──────── Dataset records ────────

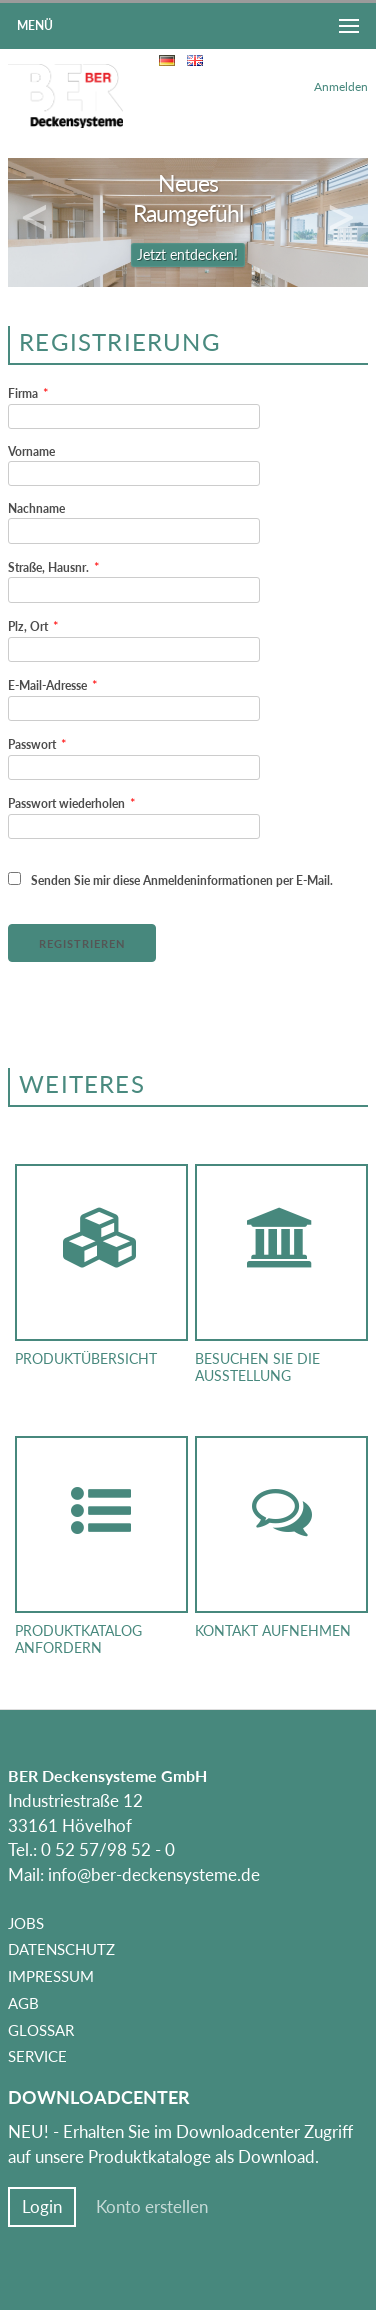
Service (37, 2056)
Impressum (51, 1976)
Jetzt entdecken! (187, 255)
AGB (23, 2003)
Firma (28, 393)
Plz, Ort (33, 626)
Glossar (41, 2030)
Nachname (36, 508)
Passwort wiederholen (72, 803)
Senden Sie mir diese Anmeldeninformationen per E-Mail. (170, 880)
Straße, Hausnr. (54, 567)
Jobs (26, 1923)
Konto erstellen (152, 2207)
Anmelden (341, 86)
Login (42, 2207)
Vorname (31, 451)
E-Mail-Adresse (53, 685)
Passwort (37, 744)
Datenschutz (61, 1949)
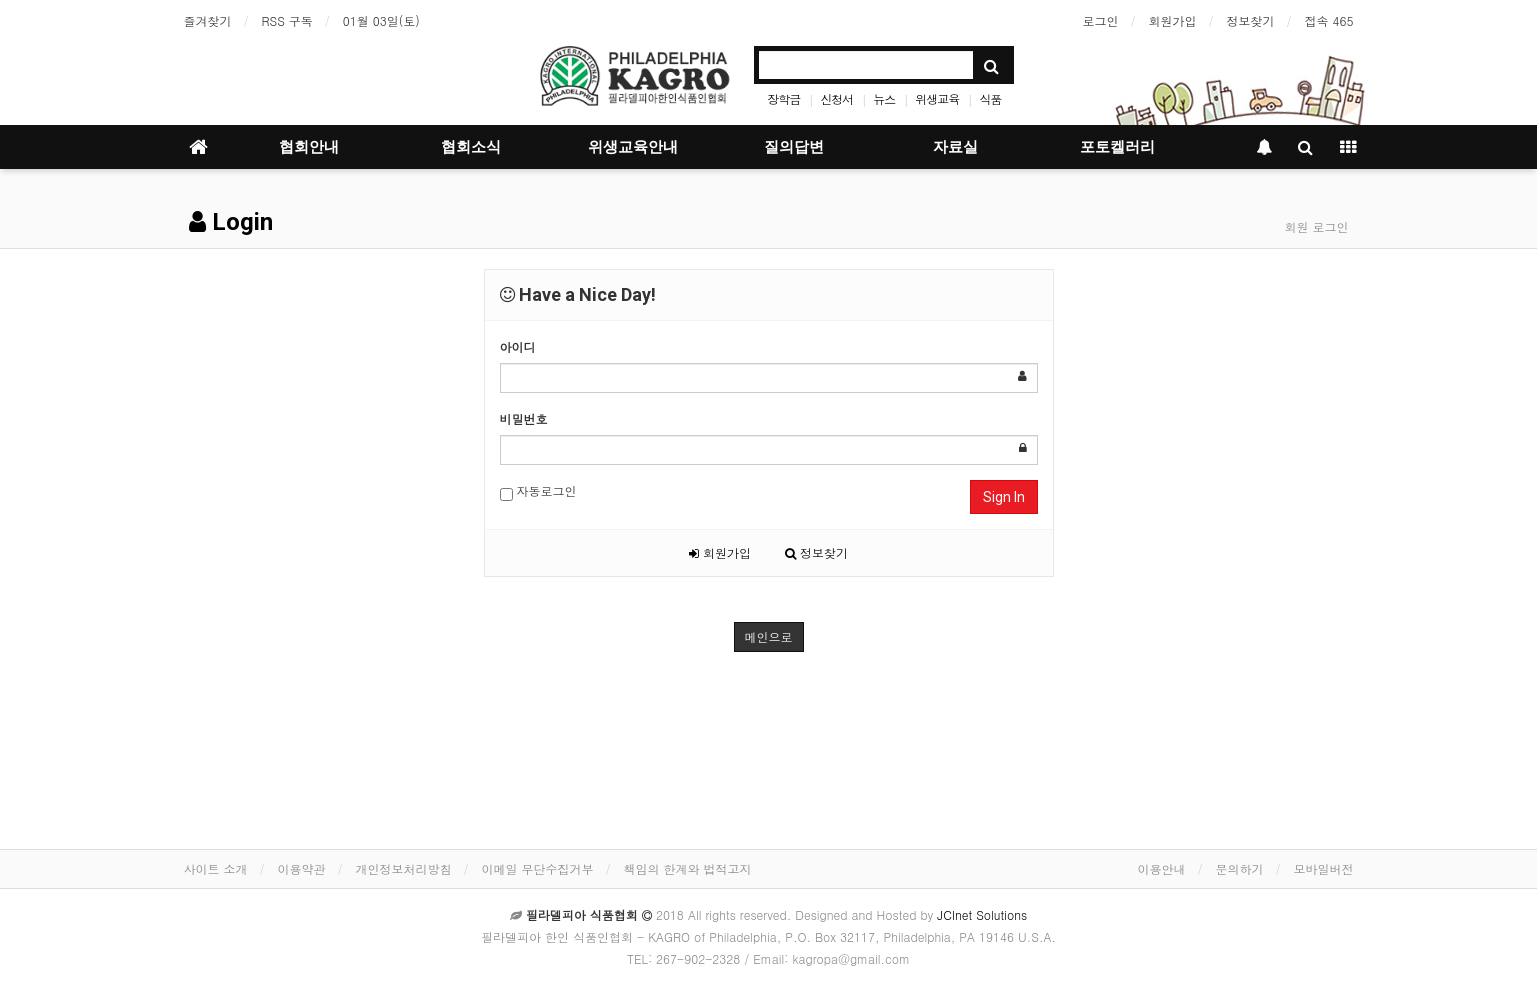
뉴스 (884, 98)
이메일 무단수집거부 (538, 868)
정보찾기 (1251, 20)
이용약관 (302, 868)
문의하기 (1240, 868)
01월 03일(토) (381, 20)
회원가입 (1173, 20)
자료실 (955, 147)
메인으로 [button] (769, 636)
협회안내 (309, 147)
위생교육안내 (633, 147)
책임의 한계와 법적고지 (688, 868)
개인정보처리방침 (404, 868)
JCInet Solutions (982, 914)
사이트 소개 (216, 868)
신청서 (836, 98)
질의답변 (794, 147)
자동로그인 (538, 491)
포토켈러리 (1117, 147)
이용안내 (1162, 868)
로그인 (1101, 20)
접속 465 (1329, 20)
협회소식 (471, 147)
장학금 (783, 98)
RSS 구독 (287, 20)
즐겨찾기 (208, 20)
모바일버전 (1324, 868)
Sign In (1004, 497)
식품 (990, 98)
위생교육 (937, 98)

────────

Brief: Each line of the records with the word "Mail" in it is to be copied.

Solution for this problem:
Senden Sie mir diese Anmeldeninformationen per E-Mail. (170, 880)
E-Mail-Adresse (53, 685)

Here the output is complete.